▸ Supplied records:
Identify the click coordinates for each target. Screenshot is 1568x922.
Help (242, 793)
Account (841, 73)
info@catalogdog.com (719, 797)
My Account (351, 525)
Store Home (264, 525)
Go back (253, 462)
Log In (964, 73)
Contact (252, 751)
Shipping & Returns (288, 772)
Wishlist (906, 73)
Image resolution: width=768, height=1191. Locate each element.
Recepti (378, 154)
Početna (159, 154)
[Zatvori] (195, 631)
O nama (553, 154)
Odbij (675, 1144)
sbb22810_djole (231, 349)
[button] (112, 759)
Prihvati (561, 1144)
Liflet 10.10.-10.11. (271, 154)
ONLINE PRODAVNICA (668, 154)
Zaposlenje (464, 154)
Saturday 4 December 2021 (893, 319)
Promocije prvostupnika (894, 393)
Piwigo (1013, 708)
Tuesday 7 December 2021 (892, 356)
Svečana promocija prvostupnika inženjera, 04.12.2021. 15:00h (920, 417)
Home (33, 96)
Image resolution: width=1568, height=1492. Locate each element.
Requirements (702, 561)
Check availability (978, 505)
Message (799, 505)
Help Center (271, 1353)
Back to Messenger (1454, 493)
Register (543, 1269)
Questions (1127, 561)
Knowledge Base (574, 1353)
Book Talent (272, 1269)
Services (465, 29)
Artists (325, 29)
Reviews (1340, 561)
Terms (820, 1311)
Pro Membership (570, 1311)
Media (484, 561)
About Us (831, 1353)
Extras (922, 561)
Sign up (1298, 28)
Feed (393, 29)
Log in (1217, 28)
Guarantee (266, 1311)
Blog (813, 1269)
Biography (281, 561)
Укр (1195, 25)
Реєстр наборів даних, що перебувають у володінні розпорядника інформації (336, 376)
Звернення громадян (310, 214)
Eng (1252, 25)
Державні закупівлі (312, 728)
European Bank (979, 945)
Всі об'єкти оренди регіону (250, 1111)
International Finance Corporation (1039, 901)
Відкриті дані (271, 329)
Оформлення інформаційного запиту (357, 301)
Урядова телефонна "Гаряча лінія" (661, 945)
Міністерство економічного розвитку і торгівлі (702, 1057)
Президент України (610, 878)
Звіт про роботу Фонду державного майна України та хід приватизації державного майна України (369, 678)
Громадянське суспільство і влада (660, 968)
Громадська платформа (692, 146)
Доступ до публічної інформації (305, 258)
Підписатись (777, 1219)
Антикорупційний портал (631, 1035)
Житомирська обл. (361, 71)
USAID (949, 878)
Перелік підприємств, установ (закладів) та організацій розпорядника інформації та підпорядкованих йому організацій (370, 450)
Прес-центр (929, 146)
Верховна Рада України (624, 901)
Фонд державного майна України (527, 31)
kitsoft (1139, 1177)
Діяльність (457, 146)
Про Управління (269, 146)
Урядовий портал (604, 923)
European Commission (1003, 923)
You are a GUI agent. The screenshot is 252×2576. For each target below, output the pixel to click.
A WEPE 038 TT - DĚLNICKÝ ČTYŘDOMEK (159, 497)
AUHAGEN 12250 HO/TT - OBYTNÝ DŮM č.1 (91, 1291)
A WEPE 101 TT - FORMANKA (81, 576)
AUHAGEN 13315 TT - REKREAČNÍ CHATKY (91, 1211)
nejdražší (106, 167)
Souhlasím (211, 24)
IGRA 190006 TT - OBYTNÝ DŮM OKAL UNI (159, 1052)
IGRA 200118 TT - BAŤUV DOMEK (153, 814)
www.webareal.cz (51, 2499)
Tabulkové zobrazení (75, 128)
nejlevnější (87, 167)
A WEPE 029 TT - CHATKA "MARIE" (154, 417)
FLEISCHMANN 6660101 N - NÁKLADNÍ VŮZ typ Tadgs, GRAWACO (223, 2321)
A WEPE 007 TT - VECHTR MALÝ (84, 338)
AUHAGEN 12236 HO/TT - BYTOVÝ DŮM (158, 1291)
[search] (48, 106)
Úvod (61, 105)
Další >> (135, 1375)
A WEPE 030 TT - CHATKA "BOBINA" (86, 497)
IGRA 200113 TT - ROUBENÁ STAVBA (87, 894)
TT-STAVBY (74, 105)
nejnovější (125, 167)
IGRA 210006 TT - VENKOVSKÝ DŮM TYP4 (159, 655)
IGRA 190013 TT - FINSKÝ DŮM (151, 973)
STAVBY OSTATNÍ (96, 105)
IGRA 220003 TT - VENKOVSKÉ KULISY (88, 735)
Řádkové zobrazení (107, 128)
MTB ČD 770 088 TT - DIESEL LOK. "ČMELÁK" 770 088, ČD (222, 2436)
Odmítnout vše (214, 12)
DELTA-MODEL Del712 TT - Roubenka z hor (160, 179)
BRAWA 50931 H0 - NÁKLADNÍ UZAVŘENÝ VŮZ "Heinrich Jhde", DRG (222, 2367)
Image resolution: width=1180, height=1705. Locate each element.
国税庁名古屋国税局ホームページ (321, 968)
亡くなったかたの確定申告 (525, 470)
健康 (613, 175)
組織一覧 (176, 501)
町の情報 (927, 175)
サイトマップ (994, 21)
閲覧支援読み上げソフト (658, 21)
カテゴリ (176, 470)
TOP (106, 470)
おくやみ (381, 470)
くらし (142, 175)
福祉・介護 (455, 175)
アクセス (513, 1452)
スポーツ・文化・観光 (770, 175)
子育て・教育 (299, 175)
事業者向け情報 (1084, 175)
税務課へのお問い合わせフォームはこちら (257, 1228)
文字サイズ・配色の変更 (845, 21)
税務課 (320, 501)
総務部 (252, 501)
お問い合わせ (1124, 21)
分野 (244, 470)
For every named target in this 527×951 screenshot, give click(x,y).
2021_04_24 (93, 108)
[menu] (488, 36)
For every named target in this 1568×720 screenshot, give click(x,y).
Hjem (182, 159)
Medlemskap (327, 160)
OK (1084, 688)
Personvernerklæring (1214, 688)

▸ Task details: Going through the records above line by line, tally those with the word "портал" and answer with the number only.

▸ Exercise result: 2